What is needed is an exact copy of every entry below, with the pictures left out.

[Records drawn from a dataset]
^^^^

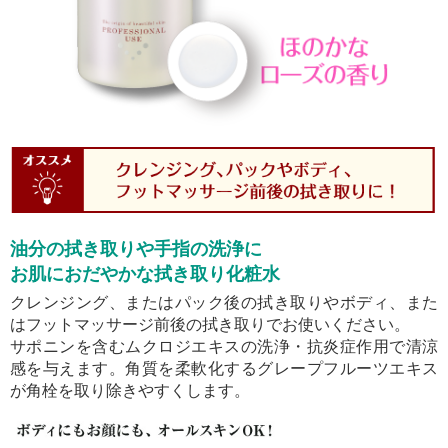
油分の拭き取りや手指の洗浄に
お肌におだやかな拭き取り化粧水
クレンジング、またはパック後の拭き取りやボディ、また
はフットマッサージ前後の拭き取りでお使いください。
サポニンを含むムクロジエキスの洗浄・抗炎症作用で清涼
感を与えます。角質を柔軟化するグレープフルーツエキス
が角栓を取り除きやすくします。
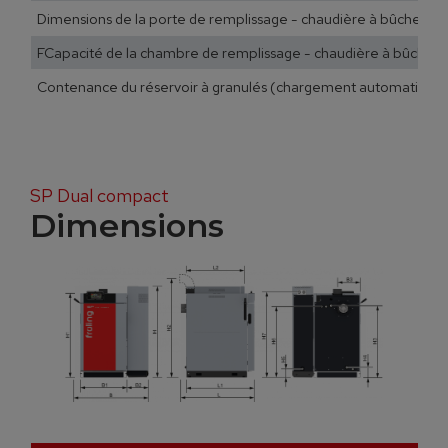
Dimensions de la porte de remplissage - chaudière à bûches [
FCapacité de la chambre de remplissage - chaudière à bûches [
Contenance du réservoir à granulés (chargement automatique) 
SP Dual compact
Dimensions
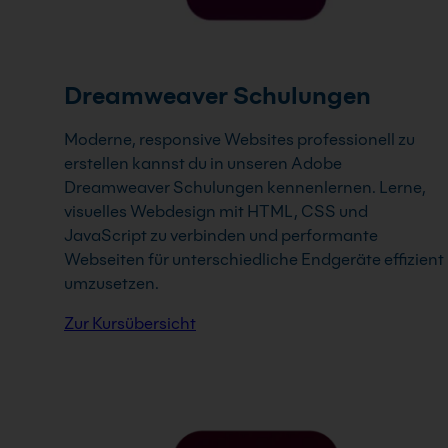
Dreamweaver Schulungen
Moderne, responsive Websites professionell zu
erstellen kannst du in unseren Adobe
Dreamweaver Schulungen kennenlernen. Lerne,
visuelles Webdesign mit HTML, CSS und
JavaScript zu verbinden und performante
Webseiten für unterschiedliche Endgeräte effizient
umzusetzen.
Zur Kursübersicht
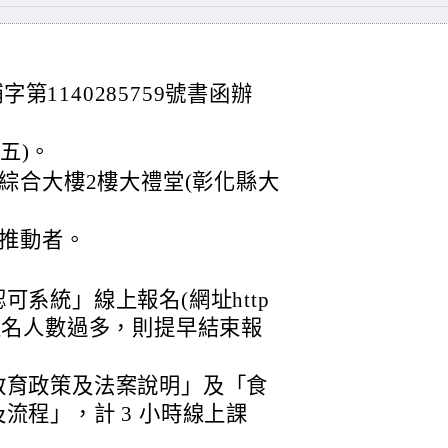
字第1140285759號書函辦
五)。
綜合大樓2樓大禮堂(彰化縣大
推動者。
系統」線上報名(網址http
mj)，若報名人數過多，則提早結束報
教育政策及法案說明」及「食
流程」，計 3 小時線上課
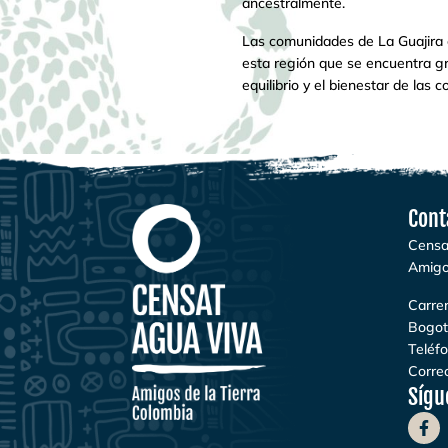
ancestralmente.
Las comunidades de La Guajira e
esta región que se encuentra g
equilibrio y el bienestar de las 
Cont
Censa
Amigo
Carrer
Bogot
Teléf
Correo
Sígu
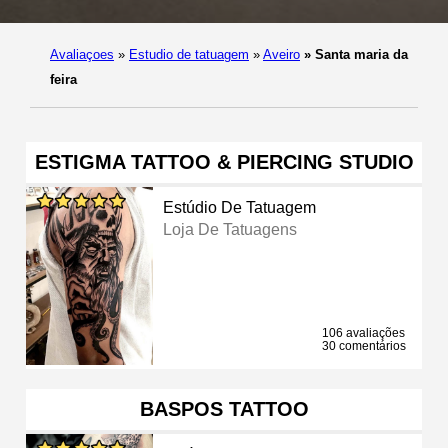
Avaliaçoes
»
Estudio de tatuagem
»
Aveiro
»
Santa maria da
feira
ESTIGMA TATTOO & PIERCING STUDIO
Estúdio De Tatuagem
Loja De Tatuagens
106 avaliações
30 comentários
BASPOS TATTOO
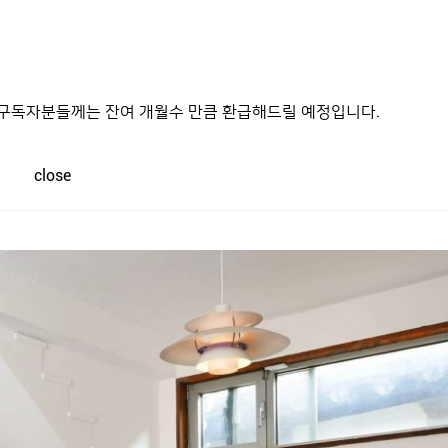
 원하는 책을 고르지 못하고 나오는 경험을 해본 적 있으신가요? 오
호가적 취향을 담아 꾸며진 작은 서점으로 향해보세요. 개성과 전문성을
며, 구독자분들께는 잔여 개월수 만큼 환급해드릴 예정입니다.
close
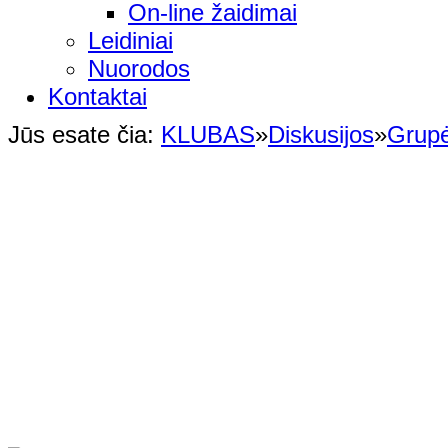
On-line žaidimai
Leidiniai
Nuorodos
Kontaktai
Jūs esate čia:
KLUBAS
»
Diskusijos
»
Grup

^^^^

**ANSWER FOR THIS EXERCISE:**
油分の拭き取りや手指の洗浄に
お肌におだやかな拭き取り化粧水
クレンジング、またはパック後の拭き取りやボディ、また
はフットマッサージ前後の拭き取りでお使いください。
サポニンを含むムクロジエキスの洗浄・抗炎症作用で清涼
感を与えます。角質を柔軟化するグレープフルーツエキス
が角栓を取り除きやすくします。
Dimensions de la porte de remplissage - chaudière à bûches [
FCapacité de la chambre de remplissage - chaudière à bûches [
Contenance du réservoir à granulés (chargement automatique) 
SP Dual compact
Dimensions
Dreamweaver Schulungen
Moderne, responsive Websites professionell zu
erstellen kannst du in unseren Adobe
Dreamweaver Schulungen kennenlernen. Lerne,
visuelles Webdesign mit HTML, CSS und
JavaScript zu verbinden und performante
Webseiten für unterschiedliche Endgeräte effizient
umzusetzen.
Zur Kursübersicht
字第1140285759號書函辦
五)。
綜合大樓2樓大禮堂(彰化縣大
推動者。
系統」線上報名(網址http
mj)，若報名人數過多，則提早結束報
教育政策及法案說明」及「食
流程」，計 3 小時線上課
ancestralmente.
Las comunidades de La Guajira e
esta región que se encuentra g
equilibrio y el bienestar de las 
Cont
Censa
Amigo
Carrer
Bogot
Teléf
Correo
Sígu
Avaliaçoes
»
Estudio de tatuagem
»
Aveiro
»
Santa maria da
feira
ESTIGMA TATTOO & PIERCING STUDIO
Estúdio De Tatuagem
Loja De Tatuagens
106 avaliações
30 comentários
BASPOS TATTOO
 원하는 책을 고르지 못하고 나오는 경험을 해본 적 있으신가요? 오
호가적 취향을 담아 꾸며진 작은 서점으로 향해보세요. 개성과 전문성을
며, 구독자분들께는 잔여 개월수 만큼 환급해드릴 예정입니다.
close
On-line žaidimai
Leidiniai
Nuorodos
Kontaktai
Jūs esate čia:
KLUBAS
»
Diskusijos
»
Grup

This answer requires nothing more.